The workshop gets underway – welcoming speech by Simon Gibson, EGWR 2002 Program Chair.    

                               

Papers were spread over 11 sessions within the three days of the workshop, with topics including colour, rendering and tone-mapping, projective and view-dependent textures, shading and shadows, and interactive walkthroughs. The workshop also included an entire session on interactive global illumination algorithms; Fernandez, et al. accelerate direct lighting computations by storing in the octree cells the fully and partially visible light sources and potential occluders for the cell. Wald, et al. trace coherent ray groups with quasi-Monte Carlo integration sampling to parallelize global illumination. Dimitriev, et al. introduced a method for selective photon tracing for moving scenes, first they trace ‘pilot photons’ to detect regions of change, and then they trace ‘corrective photons’ for a more accurate integration.

Other emerging areas in the field, such as appearance capture and point-based rendering, also provided a significant contribution to the technical programme. Yang, et al. described a system of 64 unsynchronised cheap firewire video cameras connected to six PCs, which warp on graphics cards only the parts of their input images that will be needed in the final novel image, which is composited by a seventh PC. With no use of geometry to enhance the light field reconstruction, multiple exposures are thus visible outside of the plane of focus.

In addition to the full papers, poster presentations took place during the coffee breaks between paper sessions. These included occlusion culling, Monte-Carlo rendering and sampling algorithms, and a method for creating real-time animations of realistic fog.

 

     

The Poster Presentations                                   The Certosa di Calci monastery, Pisa

Following with tradition there were also two invited talks by internationally renowned experts in the field.

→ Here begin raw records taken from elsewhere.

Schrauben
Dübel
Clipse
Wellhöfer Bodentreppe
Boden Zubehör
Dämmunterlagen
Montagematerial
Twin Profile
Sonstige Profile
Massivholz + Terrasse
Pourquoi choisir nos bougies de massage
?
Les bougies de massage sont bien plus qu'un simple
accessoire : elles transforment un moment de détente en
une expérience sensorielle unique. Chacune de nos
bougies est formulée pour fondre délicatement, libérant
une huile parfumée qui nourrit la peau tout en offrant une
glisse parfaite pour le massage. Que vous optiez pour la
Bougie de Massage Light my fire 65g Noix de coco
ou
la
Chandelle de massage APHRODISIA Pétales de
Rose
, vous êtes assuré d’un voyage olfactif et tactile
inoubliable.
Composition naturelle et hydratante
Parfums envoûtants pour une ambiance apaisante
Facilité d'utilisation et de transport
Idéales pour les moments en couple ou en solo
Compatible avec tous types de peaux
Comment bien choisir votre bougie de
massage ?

This year the lectures were given by Professor Hans-Peter Seidel from Max Planck Institut für Informatik in Saarbrucken, Germany, and Dr. Doug Roble from the visual effects studio Digital Domain, California. Hans-Peter Seidel talked on ‘From Acquisition to Rendering’, which encompassed his research into algorithms and techniques for acquisition, real-time interaction and high-quality rendering of high quality 3D models. He also discussed taking into account characteristics of the human visual system and deploying spatio-temporal coherence in animation both with the aim to improve rendering efficiency.

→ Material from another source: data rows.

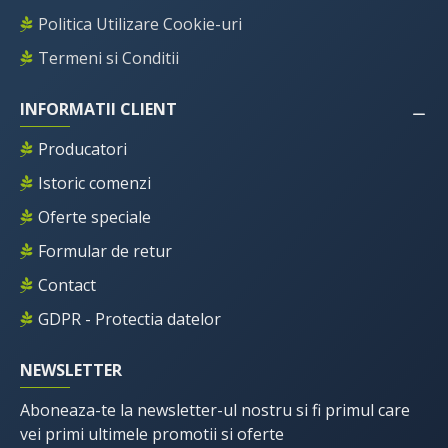
Politica Utilizare Cookie-uri
Termeni si Conditii
INFORMATII CLIENT
Producatori
Istoric comenzi
Oferte speciale
Formular de retur
Contact
GDPR - Protectia datelor
NEWSLETTER
Aboneaza-te la newsletter-ul nostru si fi primul care
vei primi ultimele promotii si oferte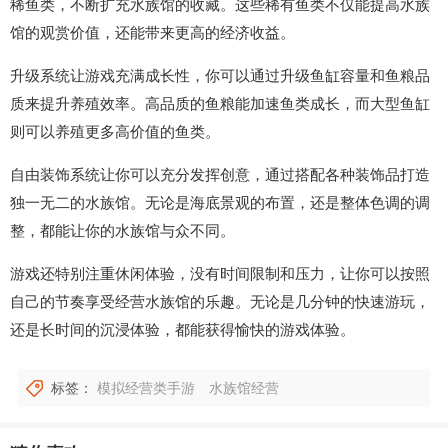
稀鱼类，不断扩充水族馆的收藏。这些稀有鱼类不仅能提高水族
馆的观赏价值，还能带来更高的经济收益。
升级系统让游戏充满成长性，你可以通过升级鱼缸容量和鱼粮品
质来提升养殖效率。高品质的鱼粮能加速鱼类成长，而大型鱼缸
则可以养殖更多高价值的鱼类。
自由装饰系统让你可以充分发挥创意，通过搭配各种装饰品打造
独一无二的水族馆。无论是海底景观的布置，还是整体色调的调
整，都能让你的水族馆与众不同。
游戏还特别注重休闲体验，没有时间限制和压力，让你可以按照
自己的节奏享受经营水族馆的乐趣。无论是几分钟的快速游玩，
还是长时间的沉浸体验，都能获得愉快的游戏体验。
标签：
模拟经营类手游
水族馆经营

In his presentation, ‘Visual effects: Before and After the Render’, Doug Roble described how rendering is only a small part of what a visual effects production house like Digital Domain do to make the image look ‘right’. He covered many of the steps from camera calibration, 2D and 3D tracking, compositing, colour timing, computer vision, and other tricks and tweaks of the industry, all with the aim of making the CG image look like it belongs to the film.

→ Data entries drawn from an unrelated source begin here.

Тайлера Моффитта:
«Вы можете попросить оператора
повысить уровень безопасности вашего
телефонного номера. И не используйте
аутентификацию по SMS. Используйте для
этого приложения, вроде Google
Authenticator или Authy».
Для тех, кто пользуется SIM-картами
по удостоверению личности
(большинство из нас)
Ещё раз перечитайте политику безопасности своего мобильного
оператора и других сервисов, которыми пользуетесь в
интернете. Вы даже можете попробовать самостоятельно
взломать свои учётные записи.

However, it wasn’t all work we also had two great socials – the first was a tour of the Certosa of Pisa that is an architectural masterpiece and one of the most important monasteries of the Religious Order of “Certosini” ever built. This was followed by a fantastic dinner in a farm restaurant  “Degli Omberaldi”.

Due to the fact that the workshop was being held during the World Cup, the second social event consisted of a football game – the Teapot Cup! The two teams, Europe (Blue) versus the Rest of the World (Red), were formed from willing participants of the workshop. A hard match was fought, however, in the second half the Rest of the World went on to win 2 – 0. For both sides and spectators the matched was followed by a well-deserved dinner in a traditional restaurant in Pisa: ‘Le Arcate’ (‘The arcades’).

 

The tough gets going!                                          The Winners - The Rest of the World

The Best Non-Winners – Europe

The 14th Eurographics Workshop on Rendering will be held in Leuven, Belgium, at the end of June 2003, and will be hosted by Philip Dutre and the Computer Graphics Group at the Katholieke Universiteit Leuven. Next year’s rendering workshop will have a hard act to follow. Hopefully we’ll see you there!

The proceedings from the workshop are published by ACM Press, in the book entitled “Rendering Techniques 2002” (ISBN 1-58113-534-3).

Photographs courteous of Greg ward and Paul Debevec.